Berangkat dari pemahaman seperti itu dan dari data (FGD, Wawancara, dan Studi Uteratur) maka pertama kami menempatkan kata Minat Baca pada posisi dengan tanda petik. Karena tidak seperti kata "minat" dalam nalar pasar yang menganggap "minat" hanya berhubungan rating penjualan buku, atau dengan kata lain, sebuah proses linear (pasif) dimana "subjek" berdasarkan kesadarannya berhubungan dengan "objek", dalam hal ini "pembaca" dan "bacaannya", kami memahami "Minat Baca" sebagai hasil dari proses pertemuan antara subjek dengan struktur diluar diri mereka. Atau, seperti yang telah diungkapkan diatas, minat baca ditanamkan lewat proses sosialisasi.

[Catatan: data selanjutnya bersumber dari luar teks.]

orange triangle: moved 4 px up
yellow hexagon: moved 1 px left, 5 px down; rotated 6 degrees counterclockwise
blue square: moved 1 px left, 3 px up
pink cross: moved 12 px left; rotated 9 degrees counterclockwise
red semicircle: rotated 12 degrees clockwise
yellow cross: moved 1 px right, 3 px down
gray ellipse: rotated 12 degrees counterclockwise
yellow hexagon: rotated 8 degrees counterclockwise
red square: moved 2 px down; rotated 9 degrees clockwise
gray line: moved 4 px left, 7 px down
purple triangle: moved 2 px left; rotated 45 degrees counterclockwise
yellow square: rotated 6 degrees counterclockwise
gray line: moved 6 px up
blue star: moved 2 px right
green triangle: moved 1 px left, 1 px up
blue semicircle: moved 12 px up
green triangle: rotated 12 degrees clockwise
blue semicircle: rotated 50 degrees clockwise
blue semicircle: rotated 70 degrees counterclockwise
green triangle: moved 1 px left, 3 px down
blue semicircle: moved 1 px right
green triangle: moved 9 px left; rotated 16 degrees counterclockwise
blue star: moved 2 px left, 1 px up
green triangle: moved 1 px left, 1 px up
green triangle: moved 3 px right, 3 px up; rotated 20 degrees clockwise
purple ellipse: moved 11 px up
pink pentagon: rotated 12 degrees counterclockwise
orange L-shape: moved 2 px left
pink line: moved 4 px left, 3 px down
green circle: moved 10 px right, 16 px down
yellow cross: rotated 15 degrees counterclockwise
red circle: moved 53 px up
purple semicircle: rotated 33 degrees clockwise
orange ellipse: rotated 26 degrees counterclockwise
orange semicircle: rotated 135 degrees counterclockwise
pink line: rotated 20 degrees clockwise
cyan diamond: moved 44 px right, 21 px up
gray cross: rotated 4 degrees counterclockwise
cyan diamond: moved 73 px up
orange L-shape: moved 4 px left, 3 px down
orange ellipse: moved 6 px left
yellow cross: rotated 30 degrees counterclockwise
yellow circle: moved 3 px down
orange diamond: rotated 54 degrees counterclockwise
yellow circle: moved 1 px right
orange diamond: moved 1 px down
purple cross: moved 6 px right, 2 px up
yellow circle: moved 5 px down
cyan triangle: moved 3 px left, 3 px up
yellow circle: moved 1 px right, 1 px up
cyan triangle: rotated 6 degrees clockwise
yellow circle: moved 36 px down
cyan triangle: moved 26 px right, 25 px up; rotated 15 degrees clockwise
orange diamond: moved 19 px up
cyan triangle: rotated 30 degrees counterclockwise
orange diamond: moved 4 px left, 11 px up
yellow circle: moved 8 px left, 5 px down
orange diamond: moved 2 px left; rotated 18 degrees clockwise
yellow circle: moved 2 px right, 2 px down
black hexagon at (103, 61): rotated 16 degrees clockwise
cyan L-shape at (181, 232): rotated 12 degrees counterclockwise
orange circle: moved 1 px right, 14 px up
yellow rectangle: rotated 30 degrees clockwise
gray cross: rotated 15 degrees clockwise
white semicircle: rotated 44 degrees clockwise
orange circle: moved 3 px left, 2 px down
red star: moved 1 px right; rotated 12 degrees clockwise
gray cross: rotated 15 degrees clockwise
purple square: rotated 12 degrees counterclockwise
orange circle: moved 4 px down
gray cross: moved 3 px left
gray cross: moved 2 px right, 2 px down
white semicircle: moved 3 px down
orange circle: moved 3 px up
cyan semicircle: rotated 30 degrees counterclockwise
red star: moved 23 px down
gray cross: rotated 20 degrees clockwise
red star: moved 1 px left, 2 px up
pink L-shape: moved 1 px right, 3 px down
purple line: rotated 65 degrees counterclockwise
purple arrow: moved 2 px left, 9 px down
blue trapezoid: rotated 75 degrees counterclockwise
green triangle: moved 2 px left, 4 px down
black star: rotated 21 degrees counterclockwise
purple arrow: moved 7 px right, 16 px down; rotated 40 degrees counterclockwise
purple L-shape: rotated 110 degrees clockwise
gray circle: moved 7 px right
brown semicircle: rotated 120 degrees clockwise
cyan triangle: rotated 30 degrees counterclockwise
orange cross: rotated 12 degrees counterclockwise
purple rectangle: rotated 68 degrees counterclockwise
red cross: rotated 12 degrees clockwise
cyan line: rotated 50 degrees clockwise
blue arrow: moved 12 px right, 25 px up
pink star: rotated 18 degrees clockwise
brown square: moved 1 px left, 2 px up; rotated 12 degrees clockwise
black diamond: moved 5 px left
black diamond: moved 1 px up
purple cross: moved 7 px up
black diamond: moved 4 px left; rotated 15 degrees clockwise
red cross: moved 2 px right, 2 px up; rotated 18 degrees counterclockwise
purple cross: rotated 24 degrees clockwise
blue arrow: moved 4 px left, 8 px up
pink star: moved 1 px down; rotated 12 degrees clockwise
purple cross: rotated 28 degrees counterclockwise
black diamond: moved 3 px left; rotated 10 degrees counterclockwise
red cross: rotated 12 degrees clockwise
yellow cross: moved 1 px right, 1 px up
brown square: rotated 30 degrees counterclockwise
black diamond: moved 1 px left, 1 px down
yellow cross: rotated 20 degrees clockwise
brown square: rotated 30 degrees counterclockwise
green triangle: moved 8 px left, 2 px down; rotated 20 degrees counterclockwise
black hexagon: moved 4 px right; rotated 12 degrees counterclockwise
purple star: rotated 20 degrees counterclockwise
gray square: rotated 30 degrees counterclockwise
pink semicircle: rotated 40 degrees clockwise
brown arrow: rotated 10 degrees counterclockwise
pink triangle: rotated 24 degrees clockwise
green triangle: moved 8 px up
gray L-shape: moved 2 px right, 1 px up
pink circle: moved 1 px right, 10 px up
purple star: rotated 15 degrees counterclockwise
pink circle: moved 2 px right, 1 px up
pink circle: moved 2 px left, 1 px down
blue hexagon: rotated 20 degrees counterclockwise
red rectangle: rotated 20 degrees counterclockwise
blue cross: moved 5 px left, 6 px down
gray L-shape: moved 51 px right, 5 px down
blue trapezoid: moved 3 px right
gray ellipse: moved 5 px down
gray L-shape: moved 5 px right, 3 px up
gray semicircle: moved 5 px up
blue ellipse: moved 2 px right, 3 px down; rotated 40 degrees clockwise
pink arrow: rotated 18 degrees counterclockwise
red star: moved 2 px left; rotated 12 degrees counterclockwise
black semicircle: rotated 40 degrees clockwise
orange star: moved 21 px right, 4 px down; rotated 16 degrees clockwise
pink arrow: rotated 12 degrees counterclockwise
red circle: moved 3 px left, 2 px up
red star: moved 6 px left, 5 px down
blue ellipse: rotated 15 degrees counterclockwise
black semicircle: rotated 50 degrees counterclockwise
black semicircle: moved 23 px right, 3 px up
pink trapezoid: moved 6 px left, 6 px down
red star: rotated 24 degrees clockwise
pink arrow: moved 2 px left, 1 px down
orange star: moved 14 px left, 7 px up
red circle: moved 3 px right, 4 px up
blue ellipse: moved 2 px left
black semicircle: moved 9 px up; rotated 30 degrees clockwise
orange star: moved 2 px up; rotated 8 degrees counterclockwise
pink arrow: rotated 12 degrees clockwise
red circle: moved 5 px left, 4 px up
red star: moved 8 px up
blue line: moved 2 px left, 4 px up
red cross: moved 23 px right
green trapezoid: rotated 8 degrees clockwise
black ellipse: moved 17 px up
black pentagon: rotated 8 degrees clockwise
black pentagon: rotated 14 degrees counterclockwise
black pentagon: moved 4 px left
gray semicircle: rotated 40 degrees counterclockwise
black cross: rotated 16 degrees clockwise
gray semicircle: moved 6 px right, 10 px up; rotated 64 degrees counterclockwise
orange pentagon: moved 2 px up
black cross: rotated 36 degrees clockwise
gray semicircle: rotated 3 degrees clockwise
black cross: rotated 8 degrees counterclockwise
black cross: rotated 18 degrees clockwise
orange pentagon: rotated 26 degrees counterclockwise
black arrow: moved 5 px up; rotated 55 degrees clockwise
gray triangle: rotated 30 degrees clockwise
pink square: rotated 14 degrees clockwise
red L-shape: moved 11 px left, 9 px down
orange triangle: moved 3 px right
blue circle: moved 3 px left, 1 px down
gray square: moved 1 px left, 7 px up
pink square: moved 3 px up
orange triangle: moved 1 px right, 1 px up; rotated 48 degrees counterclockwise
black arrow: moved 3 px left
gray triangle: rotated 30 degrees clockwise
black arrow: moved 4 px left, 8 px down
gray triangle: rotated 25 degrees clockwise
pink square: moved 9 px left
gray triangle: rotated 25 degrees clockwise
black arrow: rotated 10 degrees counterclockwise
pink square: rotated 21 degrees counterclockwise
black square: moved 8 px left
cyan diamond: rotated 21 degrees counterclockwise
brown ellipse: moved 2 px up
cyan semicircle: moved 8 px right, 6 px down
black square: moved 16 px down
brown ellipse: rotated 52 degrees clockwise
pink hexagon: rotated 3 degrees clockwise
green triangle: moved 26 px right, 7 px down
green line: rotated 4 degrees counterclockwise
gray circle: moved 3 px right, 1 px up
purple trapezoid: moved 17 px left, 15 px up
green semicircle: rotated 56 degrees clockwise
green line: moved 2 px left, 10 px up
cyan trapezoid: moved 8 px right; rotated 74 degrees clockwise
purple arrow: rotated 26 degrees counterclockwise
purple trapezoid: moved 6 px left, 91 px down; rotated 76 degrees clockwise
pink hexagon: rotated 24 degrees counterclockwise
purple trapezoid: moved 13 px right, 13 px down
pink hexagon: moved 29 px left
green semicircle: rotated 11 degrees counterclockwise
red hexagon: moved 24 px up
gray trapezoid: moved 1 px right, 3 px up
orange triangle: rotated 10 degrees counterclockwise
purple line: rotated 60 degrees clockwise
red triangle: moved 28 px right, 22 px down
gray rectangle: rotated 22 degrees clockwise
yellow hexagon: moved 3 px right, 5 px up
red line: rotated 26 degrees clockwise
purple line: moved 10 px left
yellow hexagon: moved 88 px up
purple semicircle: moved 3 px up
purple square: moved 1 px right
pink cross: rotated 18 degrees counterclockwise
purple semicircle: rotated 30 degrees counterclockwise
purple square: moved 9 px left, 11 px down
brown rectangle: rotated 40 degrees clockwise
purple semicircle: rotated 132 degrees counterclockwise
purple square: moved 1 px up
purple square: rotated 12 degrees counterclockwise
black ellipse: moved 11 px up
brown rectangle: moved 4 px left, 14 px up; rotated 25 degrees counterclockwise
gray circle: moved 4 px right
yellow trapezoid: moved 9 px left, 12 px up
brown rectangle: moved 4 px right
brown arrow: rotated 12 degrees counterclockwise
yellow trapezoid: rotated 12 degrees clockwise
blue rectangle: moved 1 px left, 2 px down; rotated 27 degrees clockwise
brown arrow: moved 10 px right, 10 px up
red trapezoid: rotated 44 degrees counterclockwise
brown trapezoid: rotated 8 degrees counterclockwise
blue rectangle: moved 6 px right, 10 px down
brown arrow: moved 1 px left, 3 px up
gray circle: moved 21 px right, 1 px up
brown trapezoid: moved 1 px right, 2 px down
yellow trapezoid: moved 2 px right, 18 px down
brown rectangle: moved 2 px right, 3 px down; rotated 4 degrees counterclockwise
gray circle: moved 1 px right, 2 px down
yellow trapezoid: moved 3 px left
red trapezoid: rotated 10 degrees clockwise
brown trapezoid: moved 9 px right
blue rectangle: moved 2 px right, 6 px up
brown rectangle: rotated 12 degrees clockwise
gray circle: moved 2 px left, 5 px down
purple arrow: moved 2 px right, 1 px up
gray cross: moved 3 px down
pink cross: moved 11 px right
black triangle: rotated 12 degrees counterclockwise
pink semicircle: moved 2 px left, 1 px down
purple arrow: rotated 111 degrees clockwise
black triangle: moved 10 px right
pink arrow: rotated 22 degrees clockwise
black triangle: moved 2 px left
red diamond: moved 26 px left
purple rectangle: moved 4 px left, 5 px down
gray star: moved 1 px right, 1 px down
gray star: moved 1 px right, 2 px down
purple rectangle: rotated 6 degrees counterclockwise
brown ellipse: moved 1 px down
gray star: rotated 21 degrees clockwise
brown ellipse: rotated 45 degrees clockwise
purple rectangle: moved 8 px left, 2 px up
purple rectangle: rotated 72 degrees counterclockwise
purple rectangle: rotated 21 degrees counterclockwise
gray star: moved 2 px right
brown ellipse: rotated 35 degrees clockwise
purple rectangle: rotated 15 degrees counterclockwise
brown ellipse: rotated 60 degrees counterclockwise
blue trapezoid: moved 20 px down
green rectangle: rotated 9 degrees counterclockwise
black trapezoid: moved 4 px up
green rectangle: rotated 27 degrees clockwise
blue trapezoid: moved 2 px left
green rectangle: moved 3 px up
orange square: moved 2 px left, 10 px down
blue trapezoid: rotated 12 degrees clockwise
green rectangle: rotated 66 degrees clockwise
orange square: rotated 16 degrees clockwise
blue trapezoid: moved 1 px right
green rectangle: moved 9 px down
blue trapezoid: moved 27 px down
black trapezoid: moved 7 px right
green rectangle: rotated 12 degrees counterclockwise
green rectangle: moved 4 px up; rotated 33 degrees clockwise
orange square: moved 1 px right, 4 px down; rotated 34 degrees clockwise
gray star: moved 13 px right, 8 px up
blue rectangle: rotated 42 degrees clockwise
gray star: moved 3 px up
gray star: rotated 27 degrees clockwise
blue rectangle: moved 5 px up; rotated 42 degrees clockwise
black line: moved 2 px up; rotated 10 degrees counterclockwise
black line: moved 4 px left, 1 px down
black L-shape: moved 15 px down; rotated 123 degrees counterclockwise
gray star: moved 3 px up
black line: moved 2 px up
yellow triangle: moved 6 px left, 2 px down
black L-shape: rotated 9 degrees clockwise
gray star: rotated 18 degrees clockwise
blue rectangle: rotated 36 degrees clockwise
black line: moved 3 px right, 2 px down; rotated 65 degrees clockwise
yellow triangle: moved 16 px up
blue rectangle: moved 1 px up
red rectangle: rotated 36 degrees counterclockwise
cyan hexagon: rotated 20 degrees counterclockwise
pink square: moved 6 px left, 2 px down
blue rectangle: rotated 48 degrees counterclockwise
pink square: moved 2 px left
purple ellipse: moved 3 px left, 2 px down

Maka objek yang kami potret yaitu: pertama, adalah gerak-gerik tubuh, mimik muka (gesture) dalam praktik-praktik membaca, dan bahan bacaan yang dibaca di ruang-ruang tertentu. Kedua, adalah “lembaga-lembaga" (aparratus), seperti perpustakaan, sekolah, toko-buku, pusat persebaran buku dan lingkungan sosial dimana "minat" itu dibentuk dan terbentuk untuk kepentingan tertentu. Dan yang ketiga, adalah iklan-iklan buku, kampanye-kampanye minat baca, slogan-slogan, atau propanga lainnya, sebagai salah satu alat sosialisasi dan penanaman ‘minat baca’ kepada masyarakat.
Pemahaman yang berimplikasi pada pemilihan objek foto tersebut tentu tidak seutuh dan serapi seperti ketika dituliskan diatas makalah ini. Pada saat itu, yang kami lakukan adalah perdebatan-perdebatan yang kadang melebar, mengkerut, melabrak kesana-kemari, debat dengan kusir atau tanpa kusir, kadang-kadang bersama-sama kadang-kadang perseorangan, dan disela-sela perbicangan dan perdebatan itu, pemotretan terus berjalan. Hasil FGD, wawancara, dan studi literatur (yang sebagian belum selesai atau tertata rapi) bisa dikatakan lebih bersifat "tentatif", penuntun, atau pengarah saja, bagi sang fotografer yang juga mempunyai pemikiran sendiri. Kondisi yang sedemikian rupa, tanpa alur dan skenario yang tidak terlalu ketat, justru memberi peluang untuk memperoleh apa yang luput kami perhatian.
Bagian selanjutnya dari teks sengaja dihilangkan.